• [WHAT TO DO] Begin at the line that has "fairly symmetrical and", stop after the line that has "Contribute to the", and print exactly those lines from the records below, without any pictures.
((
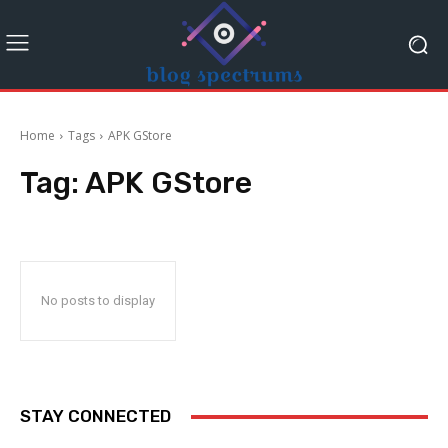
Home
Tags
APK GStore
Tag:
APK GStore
No posts to display
STAY CONNECTED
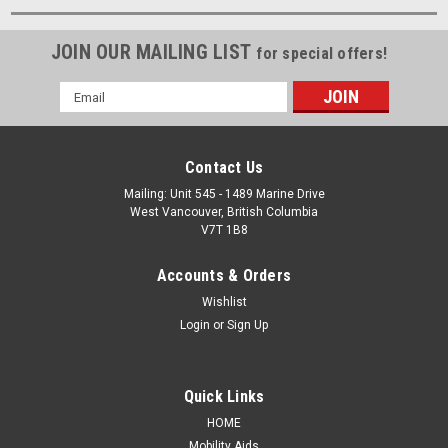
JOIN OUR MAILING LIST
for special offers!
Email
Address
Contact Us
Mailing: Unit 545 - 1489 Marine Drive
West Vancouver, British Columbia
V7T 1B8
Accounts & Orders
Wishlist
Login
or
Sign Up
Quick Links
HOME
Mobility Aids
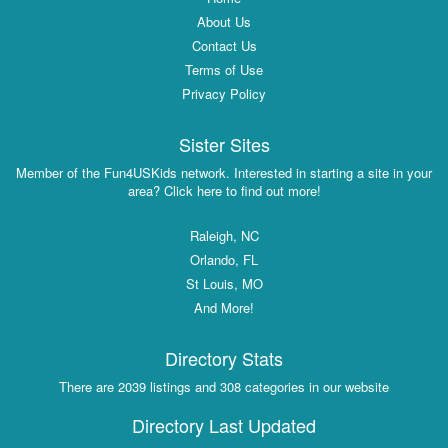
About Us
Contact Us
Terms of Use
Privacy Policy
Sister Sites
Member of the Fun4USKids network. Interested in starting a site in your
area? Click here to find out more!
Raleigh, NC
Orlando, FL
St Louis, MO
And More!
Directory Stats
There are 2039 listings and 308 categories in our website
Directory Last Updated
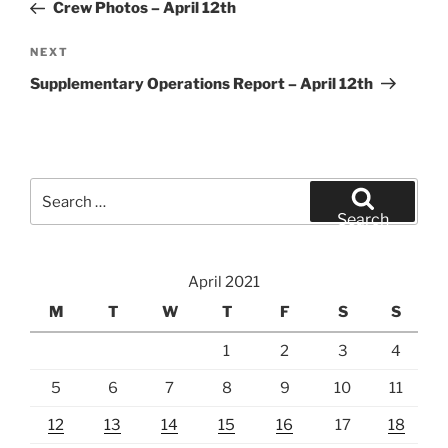
Post
Crew Photos – April 12th
Next
NEXT
Post
Supplementary Operations Report – April 12th
Search
for:
Search
April 2021
M
T
W
T
F
S
S
1
2
3
4
5
6
7
8
9
10
11
12
13
14
15
16
17
18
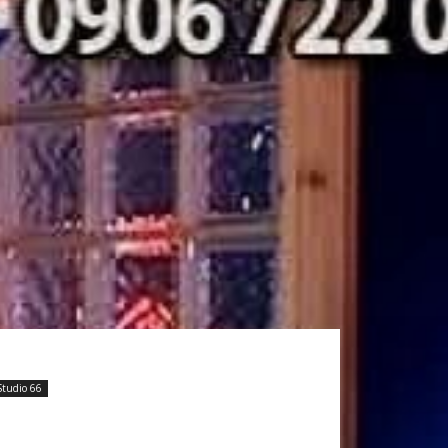
Studio 66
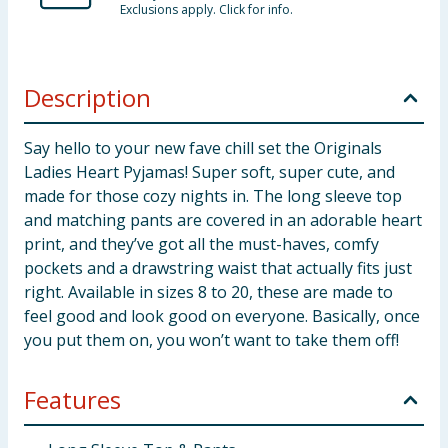
Exclusions apply. Click for info.
Description
Say hello to your new fave chill set the Originals
Ladies Heart Pyjamas! Super soft, super cute, and
made for those cozy nights in. The long sleeve top
and matching pants are covered in an adorable heart
print, and they’ve got all the must-haves, comfy
pockets and a drawstring waist that actually fits just
right. Available in sizes 8 to 20, these are made to
feel good and look good on everyone. Basically, once
you put them on, you won’t want to take them off!
Features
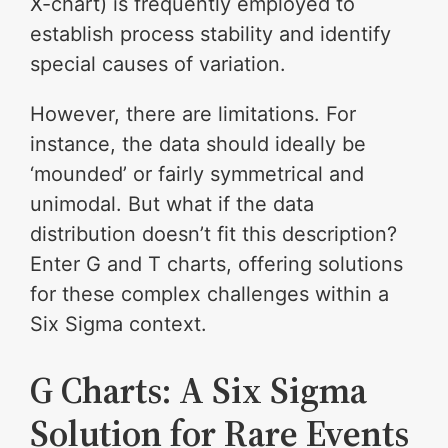
X-chart) is frequently employed to
establish process stability and identify
special causes of variation.
However, there are limitations. For
instance, the data should ideally be
‘mounded’ or fairly symmetrical and
unimodal. But what if the data
distribution doesn’t fit this description?
Enter G and T charts, offering solutions
for these complex challenges within a
Six Sigma context.
G Charts: A Six Sigma
Solution for Rare Events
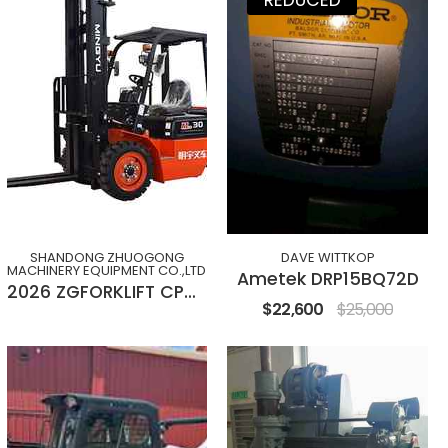
SHANDONG ZHUOGONG
DAVE WITTKOP
MACHINERY EQUIPMENT CO.,LTD
Ametek DRP15BQ72D
2026 ZGFORKLIFT CPC(D)30M
$22,600
$25,000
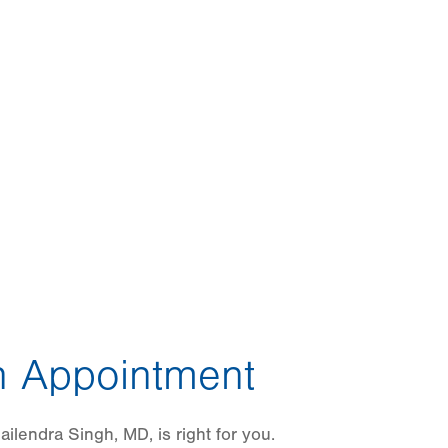
 Appointment
ilendra Singh, MD, is right for you.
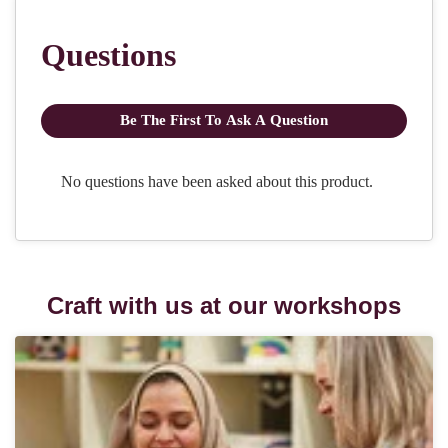
Craft with us at our workshops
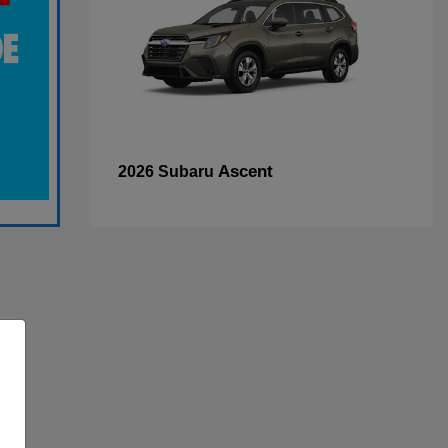
Ascent
2026 Subaru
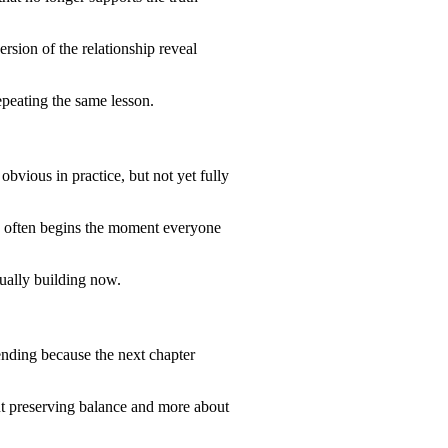
rsion of the relationship reveal
epeating the same lesson.
bvious in practice, but not yet fully
s often begins the moment everyone
ctually building now.
ending because the next chapter
bout preserving balance and more about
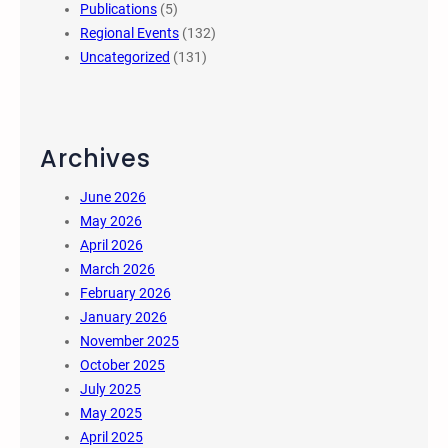
Publications
(5)
Regional Events
(132)
Uncategorized
(131)
Archives
June 2026
May 2026
April 2026
March 2026
February 2026
January 2026
November 2025
October 2025
July 2025
May 2025
April 2025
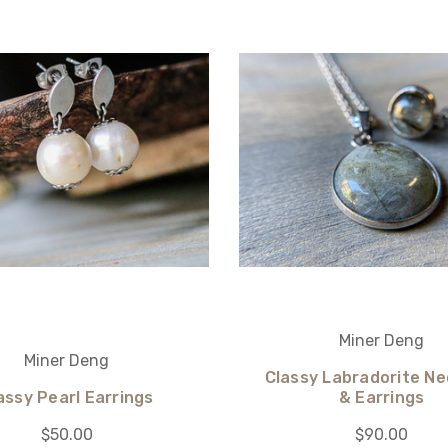
Miner Deng
Miner Deng
Classy Labradorite Ne
assy Pearl Earrings
& Earrings
$50.00
$90.00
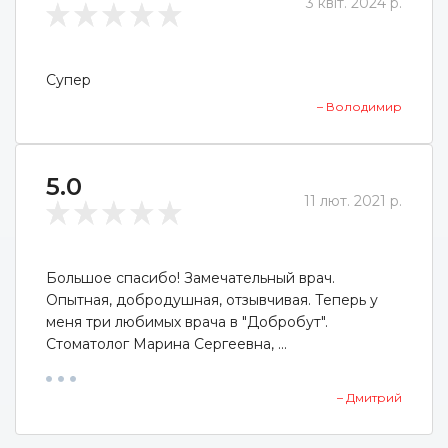
3 квіт. 2024 р.
Супер
– Володимир
5.0
11 лют. 2021 р.
Большое спасибо! Замечательный врач.
Опытная, добродушная, отзывчивая. Теперь у
меня три любимых врача в "Добробут".
Стоматолог Марина Сергеевна, ...
– Дмитрий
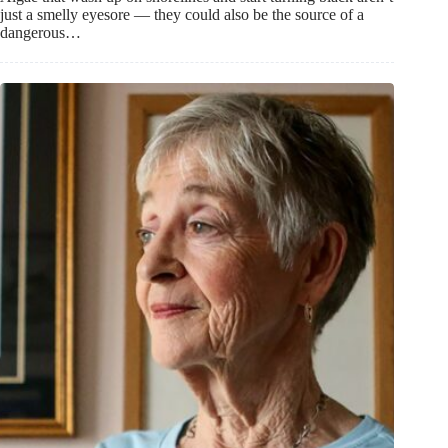
just a smelly eyesore — they could also be the source of a
dangerous…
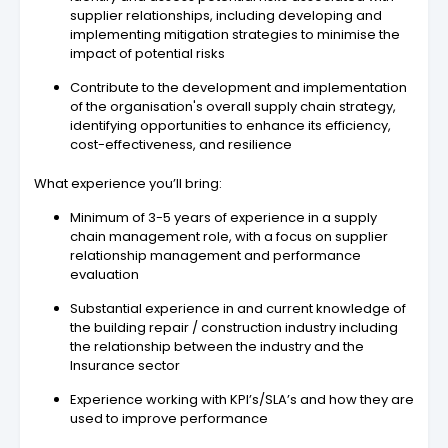
supplier relationships, including developing and
implementing mitigation strategies to minimise the
impact of potential risks
Contribute to the development and implementation
of the organisation's overall supply chain strategy,
identifying opportunities to enhance its efficiency,
cost-effectiveness, and resilience
What experience you’ll bring:
Minimum of 3-5 years of experience in a supply
chain management role, with a focus on supplier
relationship management and performance
evaluation
Substantial experience in and current knowledge of
the building repair / construction industry including
the relationship between the industry and the
Insurance sector
Experience working with KPI’s/SLA’s and how they are
used to improve performance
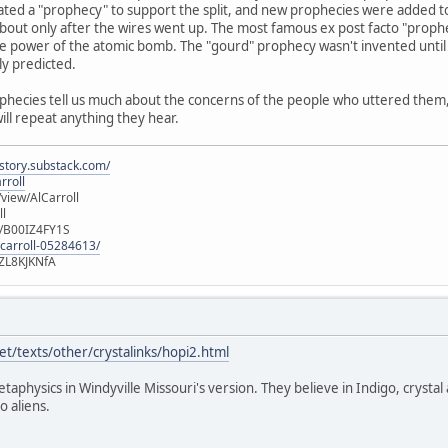
ated a "prophecy" to support the split, and new prophecies were added t
out only after the wires went up. The most famous ex post facto "prophec
e power of the atomic bomb. The "gourd" prophecy wasn't invented until 
ly predicted.
ophecies tell us much about the concerns of the people who uttered them, b
will repeat anything they hear.
istory.substack.com/
rroll
iew/AlCarroll
ll
e/B00IZ4FY1S
-carroll-05284613/
ZL8KJKNfA
t/texts/other/crystalinks/hopi2.html
etaphysics in Windyville Missouri's version. They believe in Indigo, crystal
o aliens.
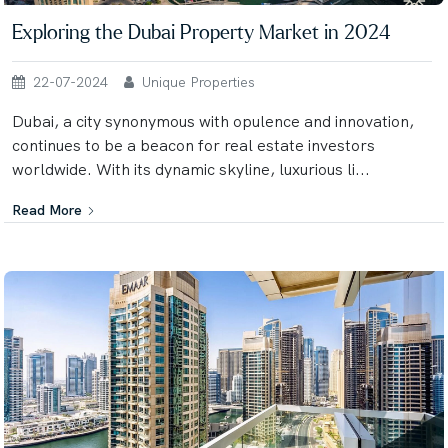
Exploring the Dubai Property Market in 2024
22-07-2024
Unique Properties
Dubai, a city synonymous with opulence and innovation,
continues to be a beacon for real estate investors
worldwide. With its dynamic skyline, luxurious li...
Read More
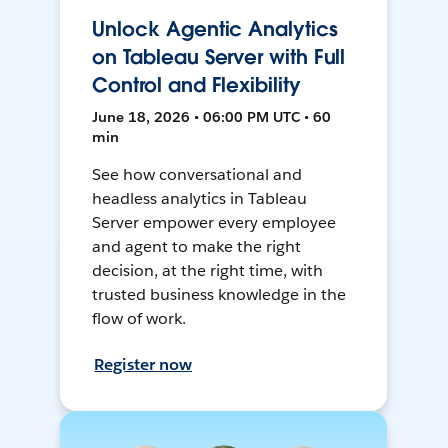
Unlock Agentic Analytics
on Tableau Server with Full
Control and Flexibility
June 18, 2026 • 06:00 PM UTC • 60
min
See how conversational and
headless analytics in Tableau
Server empower every employee
and agent to make the right
decision, at the right time, with
trusted business knowledge in the
flow of work.
Register now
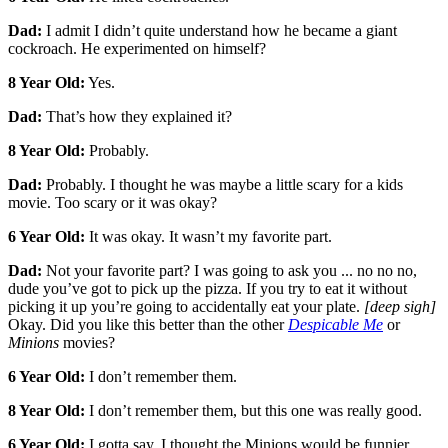
Dad:
I admit I didn’t quite understand how he became a giant
cockroach. He experimented on himself?
8 Year Old:
Yes.
Dad:
That’s how they explained it?
8 Year Old:
Probably.
Dad:
Probably. I thought he was maybe a little scary for a kids
movie. Too scary or it was okay?
6 Year Old:
It was okay. It wasn’t my favorite part.
Dad:
Not your favorite part? I was going to ask you ... no no no,
dude you’ve got to pick up the pizza. If you try to eat it without
picking it up you’re going to accidentally eat your plate.
[deep sigh]
Okay. Did you like this better than the other
Despicable Me
or
Minions
movies?
6 Year Old:
I don’t remember them.
8 Year Old:
I don’t remember them, but this one was really good.
6 Year Old:
I gotta say, I thought the Minions would be funnier.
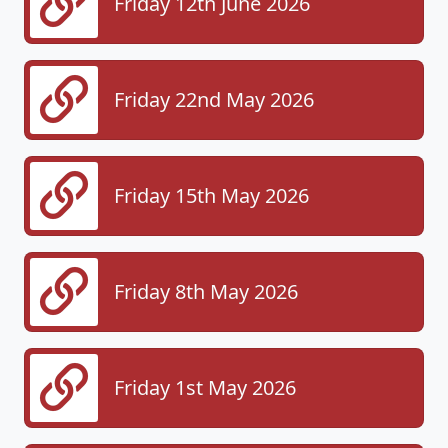
Friday 12th June 2026
Friday 22nd May 2026
Friday 15th May 2026
Friday 8th May 2026
Friday 1st May 2026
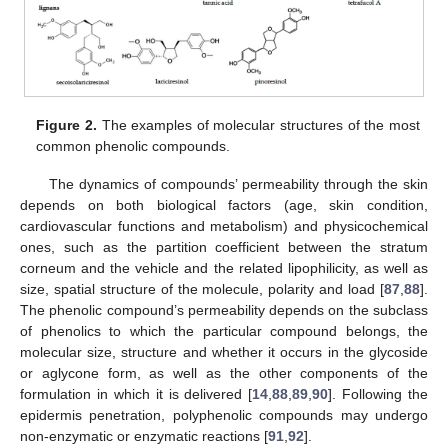
Figure 2.
The examples of molecular structures of the most
common phenolic compounds.
The dynamics of compounds’ permeability through the skin
depends on both biological factors (age, skin condition,
cardiovascular functions and metabolism) and physicochemical
ones, such as the partition coefficient between the stratum
corneum and the vehicle and the related lipophilicity, as well as
size, spatial structure of the molecule, polarity and load [
87
,
88
].
The phenolic compound’s permeability depends on the subclass
of phenolics to which the particular compound belongs, the
molecular size, structure and whether it occurs in the glycoside
or aglycone form, as well as the other components of the
formulation in which it is delivered [
14
,
88
,
89
,
90
]. Following the
epidermis penetration, polyphenolic compounds may undergo
non-enzymatic or enzymatic reactions [
91
,
92
].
))
• [THE COMPLETED TASK]
‘mounded’ or fairly symmetrical and
unimodal. But what if the data
distribution doesn’t fit this description?
Enter G and T charts, offering solutions
for these complex challenges within a
Six Sigma context.
G Charts: A Six Sigma
Solution for Rare Events
SHANDONG ZHUOGONG
DAVE WITTKOP
MACHINERY EQUIPMENT CO.,LTD
Ametek DRP15BQ72D
2026 ZGFORKLIFT CPC(D)30M
$22,600
$25,000
 Appointment
ilendra Singh, MD, is right for you.
Craft with us at our workshops
Ascent
2026 Subaru
rsion of the relationship reveal
epeating the same lesson.
bvious in practice, but not yet fully
s often begins the moment everyone
ctually building now.
ending because the next chapter
bout preserving balance and more about
Publications
(5)
Regional Events
(132)
Uncategorized
(131)
Archives
June 2026
May 2026
April 2026
March 2026
February 2026
January 2026
November 2025
October 2025
July 2025
May 2025
April 2025
Miner Deng
Miner Deng
Classy Labradorite Ne
assy Pearl Earrings
& Earrings
$50.00
$90.00
3 квіт. 2024 р.
Супер
– Володимир
5.0
11 лют. 2021 р.
Большое спасибо! Замечательный врач.
Опытная, добродушная, отзывчивая. Теперь у
меня три любимых врача в "Добробут".
Стоматолог Марина Сергеевна, ...
– Дмитрий
just a smelly eyesore — they could also be the source of a
dangerous…
supplier relationships, including developing and
implementing mitigation strategies to minimise the
impact of potential risks
Contribute to the development and implementation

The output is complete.